Aquelas condutas ali muitas vezes são exemplificativas e não se esgotam apenas naquelas descrições. Essa não é, evidentemente, a melhor técnica do direito penal, mas nós não podemos esquecer que o Tribunal Penal Internacional tem tanto uma dimensão jurídica, evidentemente, como não poderia deixar de ser, mas também representa um papel político, e aqui eu digo isso com muita tranquilidade, não querendo ir por nenhuma escola realista para tentar explicar a relação entre política e direito. Não é nada disso. Ele tem uma simbologia, ele tem um apelo e ele foi criado para isso.

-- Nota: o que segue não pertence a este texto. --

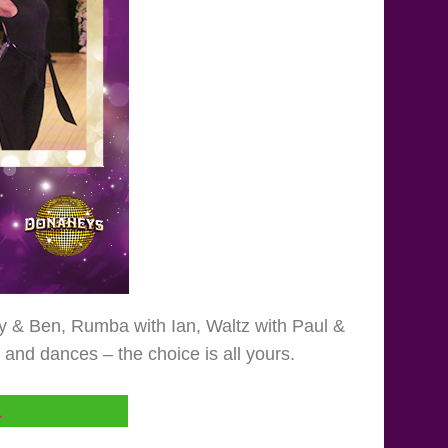
my & Ben, Rumba with Ian, Waltz with Paul &
nd dances – the choice is all yours.
L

E de qualquer forma, com relação à denúncia feita contra o presidente Bolsonaro, é importante a gente lembrar que o Tribunal Penal Internacional, assim como outros tribunais internacionais, tem o princípio da competência competência (repetido assim mesmo), que vem de origem alemã - a ideia de que o Tribunal decide se ele é compete para determinado caso. Então, quem vai analisar, em última instância, se aceita ou se não aceita o caso do Bolsonaro, por mais amplo, por mais restrito, por mais completa que a denúncia possa ser, é o próprio Tribunal Penal Internacional".  

*Ernesto Esteves Neto é bacharel e mestre em Direito Internacional pela Faculdade de Direito da Universidade de São Paulo. Foi coordenador do núcleo em Tribunais Internacionais da Universidade de São Paulo, entre os anos de dois mil e catorze e dois mil e quinze. Atualmente, é procurador da administração indireta do município de Araraquara e professor de direito internacional e penal da Universidade de Araraquara, Uniara.